— WHAT IS NEEDED —
Word for word, reproduce all of the entries shown below.

— INFORMATION SHOWN —
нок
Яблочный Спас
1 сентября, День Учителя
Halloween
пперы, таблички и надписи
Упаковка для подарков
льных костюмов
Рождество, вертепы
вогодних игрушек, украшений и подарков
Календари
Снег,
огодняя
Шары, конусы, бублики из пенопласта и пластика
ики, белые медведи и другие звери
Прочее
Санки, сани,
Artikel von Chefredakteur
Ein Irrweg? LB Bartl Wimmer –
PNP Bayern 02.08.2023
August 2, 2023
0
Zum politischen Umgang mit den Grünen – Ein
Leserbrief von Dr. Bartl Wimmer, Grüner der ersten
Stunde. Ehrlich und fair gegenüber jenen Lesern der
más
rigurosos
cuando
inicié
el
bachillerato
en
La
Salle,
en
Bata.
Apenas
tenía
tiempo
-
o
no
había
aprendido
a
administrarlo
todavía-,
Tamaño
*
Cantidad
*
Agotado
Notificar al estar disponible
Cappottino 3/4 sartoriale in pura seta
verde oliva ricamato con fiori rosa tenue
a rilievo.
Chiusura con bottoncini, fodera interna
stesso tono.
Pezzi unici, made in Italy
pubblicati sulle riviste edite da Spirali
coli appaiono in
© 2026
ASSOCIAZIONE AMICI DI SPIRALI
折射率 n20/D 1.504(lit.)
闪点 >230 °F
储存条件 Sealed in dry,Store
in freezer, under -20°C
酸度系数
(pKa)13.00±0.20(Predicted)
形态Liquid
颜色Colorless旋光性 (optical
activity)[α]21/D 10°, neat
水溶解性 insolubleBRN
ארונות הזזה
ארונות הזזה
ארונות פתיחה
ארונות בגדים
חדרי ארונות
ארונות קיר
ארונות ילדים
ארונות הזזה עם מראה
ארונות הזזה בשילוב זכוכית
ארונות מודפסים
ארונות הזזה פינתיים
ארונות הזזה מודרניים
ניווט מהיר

— ANSWER SPACE —
нок
Яблочный Спас
1 сентября, День Учителя
Halloween
пперы, таблички и надписи
Упаковка для подарков
льных костюмов
Рождество, вертепы
вогодних игрушек, украшений и подарков
Календари
Снег,
огодняя
Шары, конусы, бублики из пенопласта и пластика
ики, белые медведи и другие звери
Прочее
Санки, сани,
Artikel von Chefredakteur
Ein Irrweg? LB Bartl Wimmer –
PNP Bayern 02.08.2023
August 2, 2023
0
Zum politischen Umgang mit den Grünen – Ein
Leserbrief von Dr. Bartl Wimmer, Grüner der ersten
Stunde. Ehrlich und fair gegenüber jenen Lesern der
más
rigurosos
cuando
inicié
el
bachillerato
en
La
Salle,
en
Bata.
Apenas
tenía
tiempo
-
o
no
había
aprendido
a
administrarlo
todavía-,
Tamaño
*
Cantidad
*
Agotado
Notificar al estar disponible
Cappottino 3/4 sartoriale in pura seta
verde oliva ricamato con fiori rosa tenue
a rilievo.
Chiusura con bottoncini, fodera interna
stesso tono.
Pezzi unici, made in Italy
pubblicati sulle riviste edite da Spirali
coli appaiono in
© 2026
ASSOCIAZIONE AMICI DI SPIRALI
折射率 n20/D 1.504(lit.)
闪点 >230 °F
储存条件 Sealed in dry,Store
in freezer, under -20°C
酸度系数
(pKa)13.00±0.20(Predicted)
形态Liquid
颜色Colorless旋光性 (optical
activity)[α]21/D 10°, neat
水溶解性 insolubleBRN
ארונות הזזה
ארונות הזזה
ארונות פתיחה
ארונות בגדים
חדרי ארונות
ארונות קיר
ארונות ילדים
ארונות הזזה עם מראה
ארונות הזזה בשילוב זכוכית
ארונות מודפסים
ארונות הזזה פינתיים
ארונות הזזה מודרניים
ניווט מהיר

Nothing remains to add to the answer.